Exclude the pictures, then copy all remaining records exactly.
--- PROVIDED MATERIAL Enclosed Below ---
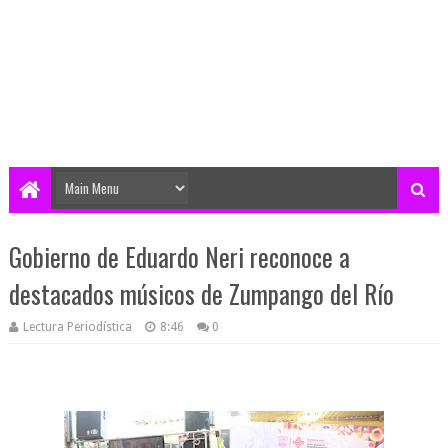
Gobierno de Eduardo Neri reconoce a
destacados músicos de Zumpango del Río
Lectura Periodística
8:46
0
--- End of Enclosed PROVIDED MATERIAL ---
RESPONSE TO THE EXERCISE
Gobierno de Eduardo Neri reconoce a
destacados músicos de Zumpango del Río
Lectura Periodística
8:46
0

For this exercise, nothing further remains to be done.